§ **Exercise details**: Extract the full listing verbatim and drop any pictures from your copy.

§ **The data**:
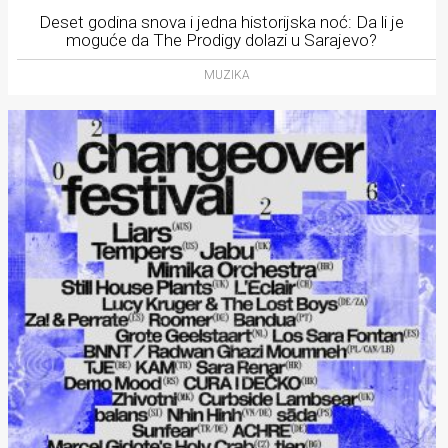
Deset godina snova i jedna historijska noć: Da li je
moguće da The Prodigy dolazi u Sarajevo?
MUZIKA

§ **Problem solution**:
Deset godina snova i jedna historijska noć: Da li je
moguće da The Prodigy dolazi u Sarajevo?
MUZIKA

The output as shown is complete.